Ma non è finita qui. Secondo il sociologo Alex Williams della City University Of London la riduzione della settimana lavorativa avrebbe anche un grande impatto sull'ambiente, in senso positivo. Immaginate infatti un giorno in meno in cui migliaia di lavoratori fanno su e giù in automobile nel tragitto casa-lavoro. Pensate a tutti gli uffici che non consumano quei quantitativi immensi di energia elettrica per tenere illuminato e operativo ogni ambiente.
È stato calcolato infatti che ridurre anche solo del 10% le ore di lavoro di una persona abbassa del 15% la sua "impronta di carbonio" che è il parametro utilizzato per calcolare le emissioni di gas serra di ciascuno di noi.
Ci sono insomma tante buone ragioni per provare a cambiare la nostra attitudine verso il lavoro.

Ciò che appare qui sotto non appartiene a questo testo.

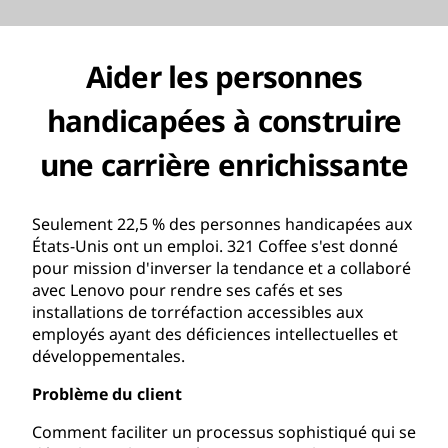
Aider les personnes
handicapées à construire
une carrière enrichissante
Seulement 22,5 % des personnes handicapées aux
États-Unis ont un emploi. 321 Coffee s'est donné
pour mission d'inverser la tendance et a collaboré
avec Lenovo pour rendre ses cafés et ses
installations de torréfaction accessibles aux
employés ayant des déficiences intellectuelles et
développementales.
Problème du client
Comment faciliter un processus sophistiqué qui se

Non riguardano solamente la salute e il benessere dei lavoratori che è comunque sacrosanto, ma la produttività stessa delle aziende: lavorare tanto e male è peggio che lavorare poco e bene.
Chissà se un giorno non guarderemo alle nostre settimane 5/7 con lo stesso stupore che riserviamo ai ritmi massacranti delle fabbriche ottocentesche.